= Joshua Monroe Shaffer =

American politician (1830–1913)

Joshua Monroe Shaffer (September 13, 1830 – March 25, 1913) was an American politician and physician.

Shaffer, a native of Washington County, Pennsylvania, was born on September 13, 1830, the youngest of ten children born to parents John Shaffer and his wife Charlotte Slagle. At the age of thirteen, Joshua Shaffer enrolled at Washington and Jefferson College, graduating in 1848. The following year, he began studying medicine with his brother John E. Shaffer in Elizabeth, Pennsylvania, and attending lectures at the University of Pennsylvania. In 1852, Joshua Shaffer moved to Fairfield, Iowa, where he began practicing medicine.

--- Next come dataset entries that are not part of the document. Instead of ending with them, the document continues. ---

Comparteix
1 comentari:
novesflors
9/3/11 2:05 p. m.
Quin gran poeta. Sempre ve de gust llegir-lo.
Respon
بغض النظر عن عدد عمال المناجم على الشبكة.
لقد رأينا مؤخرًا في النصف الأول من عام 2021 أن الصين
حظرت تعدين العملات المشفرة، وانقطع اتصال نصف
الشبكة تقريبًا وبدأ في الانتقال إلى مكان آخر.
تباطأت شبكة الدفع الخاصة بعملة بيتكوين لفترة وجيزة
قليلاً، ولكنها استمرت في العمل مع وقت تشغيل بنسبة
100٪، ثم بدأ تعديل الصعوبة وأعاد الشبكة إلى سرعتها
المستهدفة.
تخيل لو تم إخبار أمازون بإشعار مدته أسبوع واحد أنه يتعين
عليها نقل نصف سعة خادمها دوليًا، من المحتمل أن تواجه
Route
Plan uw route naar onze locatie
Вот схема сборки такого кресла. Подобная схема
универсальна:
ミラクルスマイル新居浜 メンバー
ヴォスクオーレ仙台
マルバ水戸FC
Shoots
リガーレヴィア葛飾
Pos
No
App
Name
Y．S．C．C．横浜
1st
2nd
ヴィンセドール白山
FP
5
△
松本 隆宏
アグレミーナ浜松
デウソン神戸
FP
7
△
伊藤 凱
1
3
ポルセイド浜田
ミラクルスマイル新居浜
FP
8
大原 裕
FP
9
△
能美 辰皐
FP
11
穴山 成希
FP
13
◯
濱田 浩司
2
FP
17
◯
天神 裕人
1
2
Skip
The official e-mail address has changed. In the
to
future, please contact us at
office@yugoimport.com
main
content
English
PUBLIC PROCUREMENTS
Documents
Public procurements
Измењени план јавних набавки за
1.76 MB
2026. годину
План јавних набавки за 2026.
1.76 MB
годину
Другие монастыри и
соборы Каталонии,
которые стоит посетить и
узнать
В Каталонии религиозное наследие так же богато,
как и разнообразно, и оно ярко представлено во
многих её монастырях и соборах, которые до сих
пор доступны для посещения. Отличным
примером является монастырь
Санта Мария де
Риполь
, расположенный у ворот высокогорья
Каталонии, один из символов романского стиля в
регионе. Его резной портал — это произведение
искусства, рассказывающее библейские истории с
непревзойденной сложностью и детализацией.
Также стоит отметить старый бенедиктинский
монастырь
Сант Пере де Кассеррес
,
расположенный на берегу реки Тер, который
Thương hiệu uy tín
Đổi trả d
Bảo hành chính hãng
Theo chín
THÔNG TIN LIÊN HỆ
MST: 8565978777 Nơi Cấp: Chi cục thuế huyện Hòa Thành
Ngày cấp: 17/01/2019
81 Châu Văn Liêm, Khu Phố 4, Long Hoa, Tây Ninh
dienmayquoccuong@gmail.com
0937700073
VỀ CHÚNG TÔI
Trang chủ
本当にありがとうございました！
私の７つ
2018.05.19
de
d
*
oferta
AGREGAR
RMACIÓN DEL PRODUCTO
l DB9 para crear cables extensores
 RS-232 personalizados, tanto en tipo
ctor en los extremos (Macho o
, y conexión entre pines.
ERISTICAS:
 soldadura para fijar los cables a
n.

In 1862, the University of Iowa awarded Shaffer an honorary degree in medicine.

Shaffer was active in the 1853 establishment of the Iowa State Agricultural Society, and served as the organization's secretary from 1853 to 1854 and 1863 to 1873. He was additionally interested in taxidermy, natural history, Iowa history, and preservation. While a resident of Fairfield, Shaffer was librarian and secretary of the Jefferson County Library.

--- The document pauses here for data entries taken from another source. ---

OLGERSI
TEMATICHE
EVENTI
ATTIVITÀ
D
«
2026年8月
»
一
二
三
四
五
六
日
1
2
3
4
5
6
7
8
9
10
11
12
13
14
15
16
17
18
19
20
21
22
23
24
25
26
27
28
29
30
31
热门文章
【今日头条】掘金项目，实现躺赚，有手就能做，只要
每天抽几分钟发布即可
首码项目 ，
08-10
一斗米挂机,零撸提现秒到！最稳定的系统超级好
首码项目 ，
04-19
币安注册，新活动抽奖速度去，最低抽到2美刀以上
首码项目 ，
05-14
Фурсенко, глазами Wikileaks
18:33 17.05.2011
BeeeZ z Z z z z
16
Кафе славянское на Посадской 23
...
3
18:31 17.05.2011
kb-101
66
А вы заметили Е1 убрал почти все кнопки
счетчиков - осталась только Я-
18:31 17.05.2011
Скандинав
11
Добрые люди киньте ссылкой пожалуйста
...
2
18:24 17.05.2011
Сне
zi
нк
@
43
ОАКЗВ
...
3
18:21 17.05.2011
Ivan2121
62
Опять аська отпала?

Shaffer attended the first Iowa State Republican Convention, which was held in Fairfield. He was elected to the Iowa Senate in 1861, and represented District 10 as a Republican from January 13, 1862, to January 10, 1864. He succeeded James F. Wilson in office, and was replaced by Theron Webb Woolson after redistricting. From 1863 to 1865, Shaffer served as surgeon of the board of enrollment for Iowa's first congressional district, responsible for giving health examinations to newly conscripted and volunteer soldiers of the Union Army during the American Civil War. Shaffer was selected to represent Iowa at the 1867 Paris Exposition, but did not attend, as the state did not fund his expenses. He moved to Keokuk in 1874, where he joined the Iowa Life Insurance Company as secretary until the company ended operations. Shaffer then established a private medical practice in Keokuk. Between 1876 and 1877, Shaffer lectured at the Keokuk College of Physicians and Surgeons.

Shaffer married Melvina Jane Curry on March 18, 1856. The couple raised two sons, Llewellyn James and William Monroe, and a daughter, Susan F. He died in Keokuk on March 25, 1913.